To write a small version of the Google TPU

Google TPU is a well-designed matrix calculation acceleration unit, it may well speed up computing neural network. This series of articles will use public TPU V1 (later referred to as TPU) relevant information must be simplified, and speculated that modifications to actually write a simple version of Google TPU. Plan to implement until the behavioral simulation, only more precise understanding of the strengths and limitations of the TPU, no plans to further implemented on FPGA hardware.

Series catalog

    Google TPU and simplified overview

    Base unit - an array of the matrix multiplication

    The basic unit - normalized and pooled (to be released)
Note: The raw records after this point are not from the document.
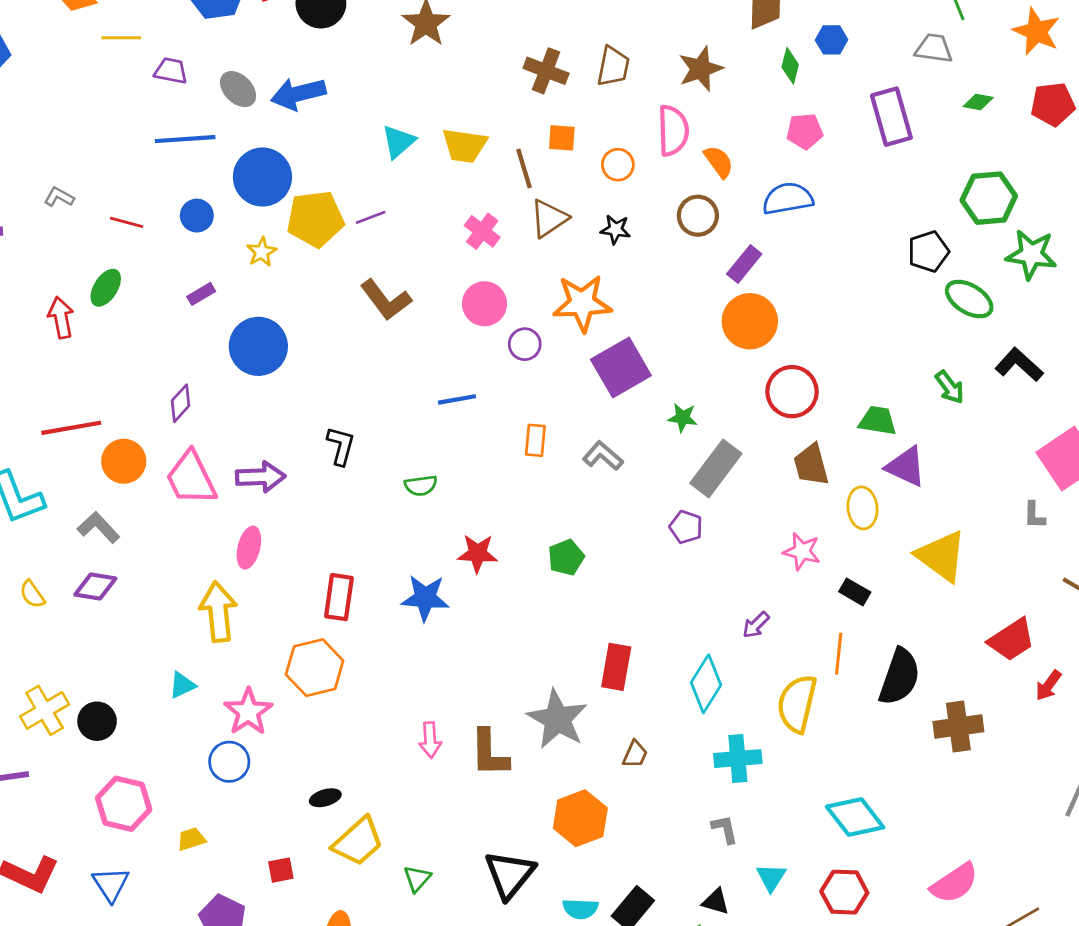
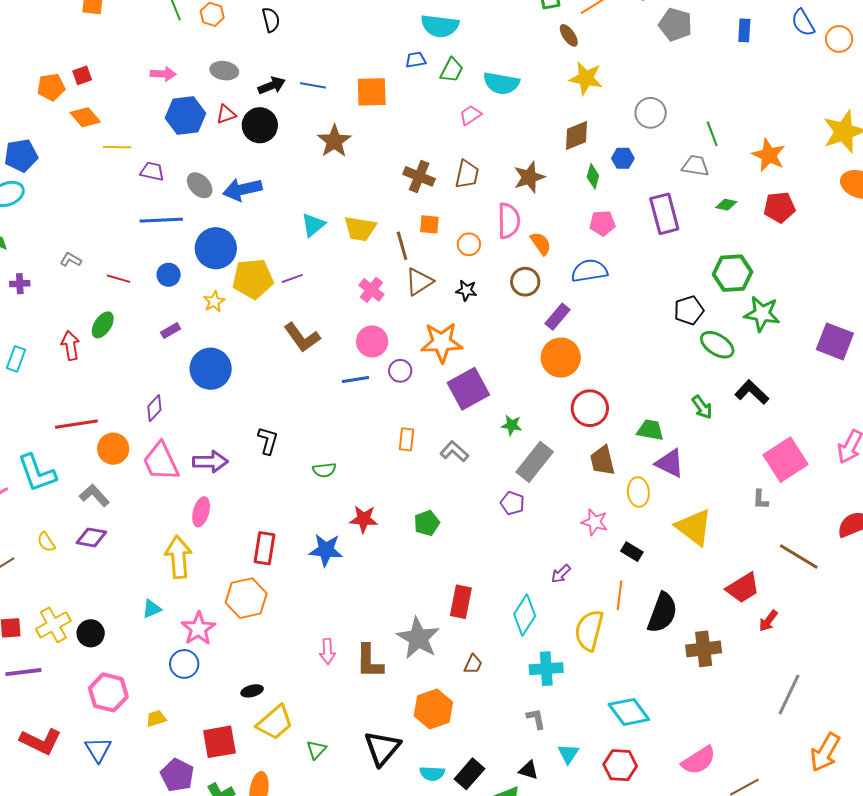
blue line: (457, 399) -> (356, 379), moved
red square: (281, 870) -> (219, 742), size x1.8

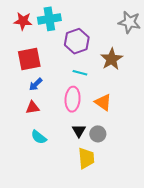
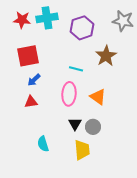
purple hexagon: (77, 41) -> (82, 28), moved
cyan semicircle: (39, 137) -> (43, 144), moved, turned 35

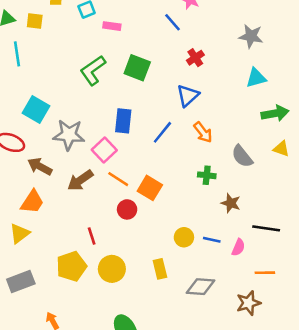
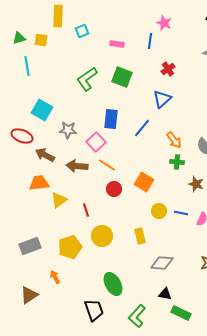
blue line: (173, 22) -> (150, 41), turned 49
pink rectangle: (112, 26) -> (117, 44), moved
orange arrow: (203, 132) -> (174, 140), moved
gray star: (69, 135) -> (68, 130), size x0.7
brown arrow: (80, 180) -> (77, 166), turned 40
orange square: (150, 188) -> (144, 182), moved
orange trapezoid: (32, 202) -> (39, 183), turned -130
yellow triangle: (20, 233) -> (59, 200), moved
yellow pentagon: (71, 266) -> (70, 247), moved
gray diamond: (200, 287) -> (162, 263), moved

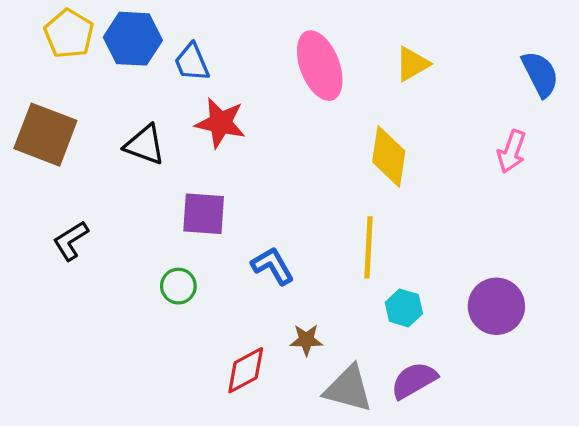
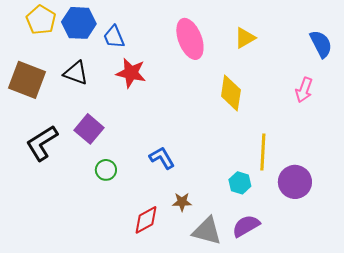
black triangle: (145, 145) -> (76, 73), moved
purple square: (204, 214) -> (89, 129), moved, turned 36
black L-shape: (71, 241) -> (42, 143), size x1.5
yellow line: (369, 247) -> (263, 152), moved

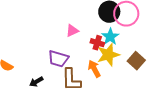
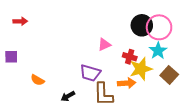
cyan star: (110, 37) -> (158, 51), moved
orange arrow: (94, 69) -> (127, 83), turned 114

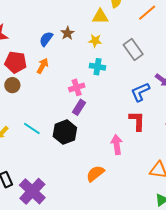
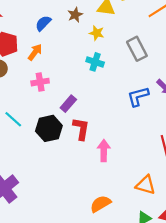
brown star: (67, 33) -> (75, 15), moved
pink cross: (77, 87) -> (40, 82), moved
red L-shape: (137, 121) -> (81, 129), moved
orange semicircle: (95, 174) -> (101, 204), moved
    The TPU Instruction (pending)

    SimpleTPU example: (planned)

    expand

    TPU border (planning)

    Re-examine the parallel (plan) deep neural networks

 

1. TPU Design Analysis

    A large number of multiply-add calculation (such as three-dimensional convolution calculation) artificial neural networks mostly can be summarized in a matrix calculation. Previously, some of various types of processors, in which the underlying hardware is a complete (or more) scalar / vector calculation, these processors do not fully utilize the data multiplexed matrix computation; Google TPU V1 and is designed specifically for powerful matrix calculation processing unit design. Google reference papers disclosed the In-the Analysis of the Performance Datacenter the Tensor Processing Unit A , a block diagram is shown below TPU V1

image

    The block diagram in most attention is enormous Matrix Multiply Unit, MAC may provide the total 64K 92T int8 Ops performance at the operating frequency of 700MHz. Such a matrix array will be calculated in detail the basic unit - matrix multiplication array for further elaboration. The key is to design TPU take advantage of this multiply-add array, so that utilization as high as possible.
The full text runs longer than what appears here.